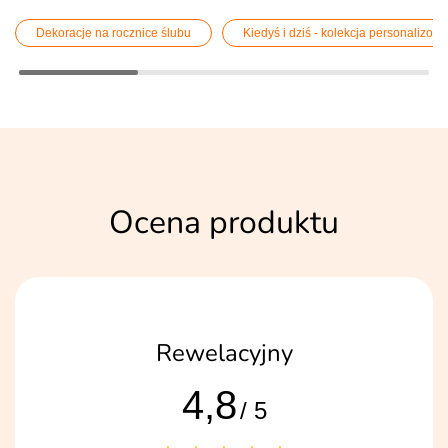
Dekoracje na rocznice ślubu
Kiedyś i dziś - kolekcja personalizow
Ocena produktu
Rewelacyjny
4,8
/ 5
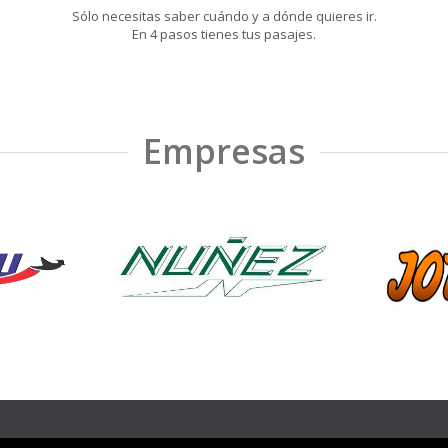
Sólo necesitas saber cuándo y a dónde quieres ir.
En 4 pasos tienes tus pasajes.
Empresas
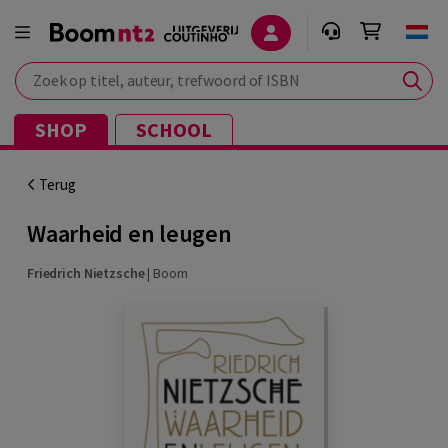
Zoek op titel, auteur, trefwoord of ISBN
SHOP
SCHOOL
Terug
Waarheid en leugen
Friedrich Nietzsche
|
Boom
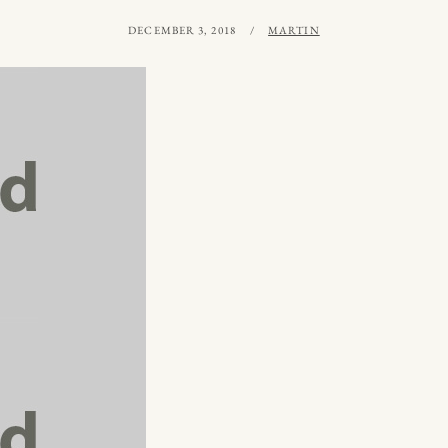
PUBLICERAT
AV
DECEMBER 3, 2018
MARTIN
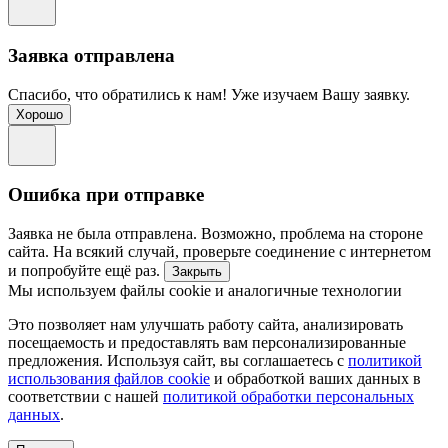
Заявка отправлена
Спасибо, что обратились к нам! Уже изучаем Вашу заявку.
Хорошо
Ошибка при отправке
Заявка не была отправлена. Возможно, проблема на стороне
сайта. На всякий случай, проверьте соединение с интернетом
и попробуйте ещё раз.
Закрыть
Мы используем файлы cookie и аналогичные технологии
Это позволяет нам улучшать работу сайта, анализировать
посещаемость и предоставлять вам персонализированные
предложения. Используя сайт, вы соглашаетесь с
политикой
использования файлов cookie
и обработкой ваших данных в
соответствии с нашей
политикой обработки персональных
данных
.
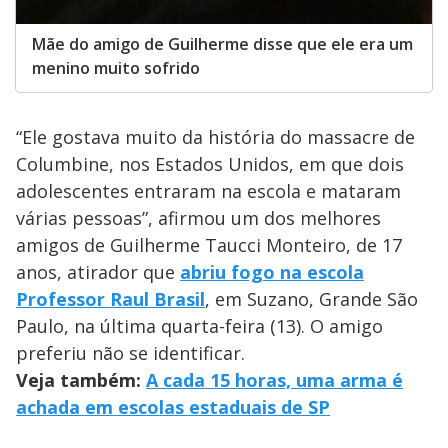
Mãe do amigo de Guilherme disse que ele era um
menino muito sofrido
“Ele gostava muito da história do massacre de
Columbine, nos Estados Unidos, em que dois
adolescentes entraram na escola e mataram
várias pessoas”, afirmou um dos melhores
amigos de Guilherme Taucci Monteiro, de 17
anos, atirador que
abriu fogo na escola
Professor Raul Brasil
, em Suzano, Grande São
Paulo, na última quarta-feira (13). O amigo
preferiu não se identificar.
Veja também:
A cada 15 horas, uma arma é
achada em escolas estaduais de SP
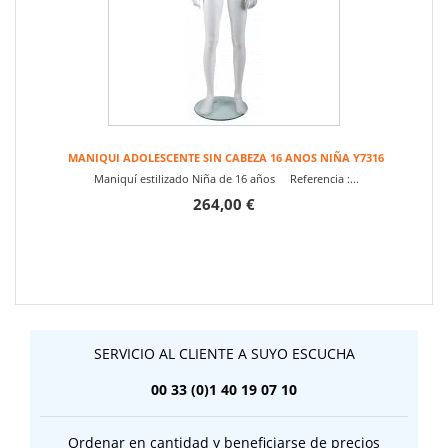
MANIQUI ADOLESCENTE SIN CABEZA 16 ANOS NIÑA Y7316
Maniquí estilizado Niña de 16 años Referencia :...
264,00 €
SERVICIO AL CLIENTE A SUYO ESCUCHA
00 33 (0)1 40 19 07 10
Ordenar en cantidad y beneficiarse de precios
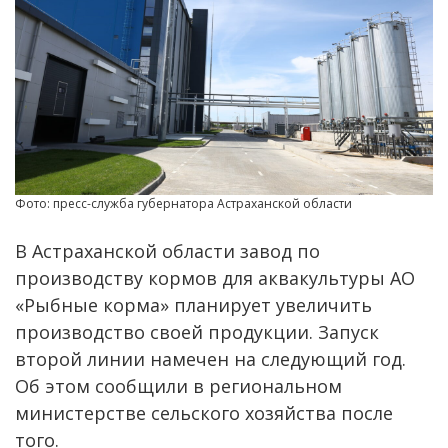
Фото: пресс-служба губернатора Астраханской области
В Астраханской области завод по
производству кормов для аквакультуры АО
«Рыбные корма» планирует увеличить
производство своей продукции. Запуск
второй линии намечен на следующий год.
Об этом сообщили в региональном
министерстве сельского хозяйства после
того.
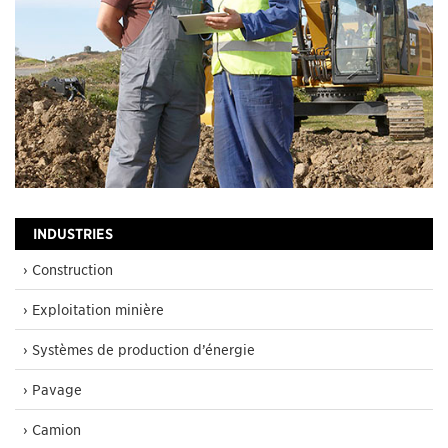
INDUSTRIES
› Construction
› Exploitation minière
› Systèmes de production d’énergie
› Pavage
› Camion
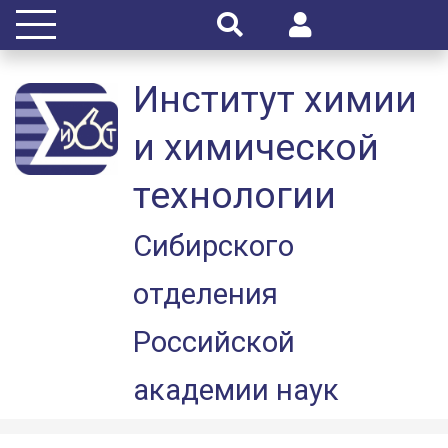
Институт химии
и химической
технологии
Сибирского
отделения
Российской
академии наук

○ ○ ○ ○ ○

WHAT YOU WILL DO »
In the records above, some lines hold the word "muito"; copy each such line.

EXERCISE RESULT »
menino muito sofrido
“Ele gostava muito da história do massacre de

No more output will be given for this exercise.